サイエンス・フィクション、通称SFとは、空想上の科学技術の発達に基づく物語を指します。この定義が確立したのは20世紀初頭ですが、この要素を取り入れた作品はそれ以前から存在したと考えられています。

『フランケンシュタイン』は、科学者によって新しい生物が製造されるという発想や、怪物に生命を吹き込む際、電気が関与した可能性がある点から、しばしば最初の本格的なSFとして位置づけられています。

発表の後の議論では、2つのことについて取り上げました。1つ目は、ゴシック小説の舞台はなぜイギリスではないのかについてです。ゴシック小説はイギリスを中心に流行したものですが、その舞台はイタリアやフランス、ドイツなどです。その理由として、近代化していない国を舞台としたかったということが挙げられました。当時、ゴシック小説の題材は超自然的な怪奇現象であり、これは近代化したイギリスでは起こるはずがないこと、中世的な異国で起こることという偏見があったようです。この思想は、日本の怪談の舞台として都会よりも田舎が用いられる、ということに似ている、という意見もありました。

2つ目は、ジャンルを有効に用いるにはどうすればよいかについてです。本文中にも登場したツヴェタン・トドロフによると、「ジャンルとは、つねに他の隣接ジャンルとの差異によって定義されるもの」です。この考えに則すると、ロマン主義とリアリズムは両立しえないことになります。しかし、『フランケンシュタイン』はその両方の要素を併せ持つものと今回定義されました。今回の定義から一般化すると、反発するジャンルでも両立し得ると言うことができます。また、1つの作品に含まれるジャンルは1つではないことも『フランケンシュタイン』の例からわかります。さらに、『フランケンシュタイン』に新たな包括的なジャンルを付与することもできると考えられます。このように考えていくことで、ジャンルそのものの発展へ繋がっていくのではないか。今回はこのように結論付けました。

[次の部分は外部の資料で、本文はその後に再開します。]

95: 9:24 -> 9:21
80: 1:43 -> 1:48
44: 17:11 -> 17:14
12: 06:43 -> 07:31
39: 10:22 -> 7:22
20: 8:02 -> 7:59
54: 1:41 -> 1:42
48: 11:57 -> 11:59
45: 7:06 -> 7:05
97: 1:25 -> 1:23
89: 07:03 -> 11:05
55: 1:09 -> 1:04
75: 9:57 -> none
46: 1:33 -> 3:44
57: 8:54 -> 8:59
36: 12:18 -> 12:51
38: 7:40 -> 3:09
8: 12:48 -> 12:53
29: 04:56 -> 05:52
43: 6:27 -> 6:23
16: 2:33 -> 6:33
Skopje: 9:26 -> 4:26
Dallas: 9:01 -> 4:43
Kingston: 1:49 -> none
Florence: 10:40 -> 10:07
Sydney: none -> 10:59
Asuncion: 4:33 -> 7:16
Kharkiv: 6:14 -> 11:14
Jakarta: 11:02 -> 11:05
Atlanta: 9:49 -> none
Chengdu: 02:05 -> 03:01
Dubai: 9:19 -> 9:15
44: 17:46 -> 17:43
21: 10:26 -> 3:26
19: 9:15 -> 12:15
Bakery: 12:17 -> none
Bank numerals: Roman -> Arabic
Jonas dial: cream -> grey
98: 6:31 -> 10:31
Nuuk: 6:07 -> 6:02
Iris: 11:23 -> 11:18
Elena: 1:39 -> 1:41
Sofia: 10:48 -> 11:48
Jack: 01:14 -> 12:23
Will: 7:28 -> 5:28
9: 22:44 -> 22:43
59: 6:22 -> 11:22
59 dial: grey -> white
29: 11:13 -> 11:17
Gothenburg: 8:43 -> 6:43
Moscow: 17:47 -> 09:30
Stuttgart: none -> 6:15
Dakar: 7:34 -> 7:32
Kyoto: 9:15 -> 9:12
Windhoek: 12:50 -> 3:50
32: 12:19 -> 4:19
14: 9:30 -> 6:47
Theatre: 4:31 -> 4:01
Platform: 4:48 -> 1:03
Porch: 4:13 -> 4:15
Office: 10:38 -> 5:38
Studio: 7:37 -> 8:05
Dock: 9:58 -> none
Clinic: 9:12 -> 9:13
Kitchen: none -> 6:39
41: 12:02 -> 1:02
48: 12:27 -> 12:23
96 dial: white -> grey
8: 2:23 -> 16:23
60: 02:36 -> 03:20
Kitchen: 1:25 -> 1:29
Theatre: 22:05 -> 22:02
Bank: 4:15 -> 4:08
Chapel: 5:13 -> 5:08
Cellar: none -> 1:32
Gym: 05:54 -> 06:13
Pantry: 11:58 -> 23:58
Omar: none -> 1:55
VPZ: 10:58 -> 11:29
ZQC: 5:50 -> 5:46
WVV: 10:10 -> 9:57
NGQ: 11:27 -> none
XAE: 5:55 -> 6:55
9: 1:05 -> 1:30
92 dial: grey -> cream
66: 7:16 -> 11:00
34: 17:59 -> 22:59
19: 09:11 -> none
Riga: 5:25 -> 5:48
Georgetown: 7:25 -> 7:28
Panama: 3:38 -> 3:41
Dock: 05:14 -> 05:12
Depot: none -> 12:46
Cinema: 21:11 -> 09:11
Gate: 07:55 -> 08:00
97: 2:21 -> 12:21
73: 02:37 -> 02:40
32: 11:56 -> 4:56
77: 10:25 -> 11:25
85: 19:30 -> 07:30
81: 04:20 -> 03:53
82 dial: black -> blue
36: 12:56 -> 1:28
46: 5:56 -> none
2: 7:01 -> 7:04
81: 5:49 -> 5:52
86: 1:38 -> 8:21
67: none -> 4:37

ジャンルを批評理論として用いることができるのか、みなさんはどうお考えになりますか?

「読者反応批評」

読者反応批評は1970年代頃に登場し、テクストが読者の心にどのように働きかけるかという問題に焦点を置いた理論です。従来、読者は作者がテクストに埋め込んだものを受動的に受け取る者として捉えられていました。しかしこの理論では、テクストに活発に関わりテクストとの共同作業によって意味を生産する存在として再定義されています。これを見ると、読者がどんな読み方をしてもいいと言っているように見えますが、実際にはそうではありません。この理論では、一定の水準に達した資質の持ち主(文学を読んだ経験が豊富な読者や作品に想定されているような読者)のみが読者なのです。また、この理論の対象となるテクストは、読者を刺激し挑発するようなものが想定されています。『フランケンシュタイン』においては、作中の「読む」という行為や手紙という形式、語りの入れ子構造といった点が読者反応批評的に解釈できます。

この「一定の水準に達した資質の持ち主のみが読者である」という定義には疑問を感じますが、この理論が誕生した当時は小説はハイカルチャーであり、それを研究できるのは大学に行ける上流階級の人のみだったため、それに当てはまるような人しか想定されていなかった、と考えられます。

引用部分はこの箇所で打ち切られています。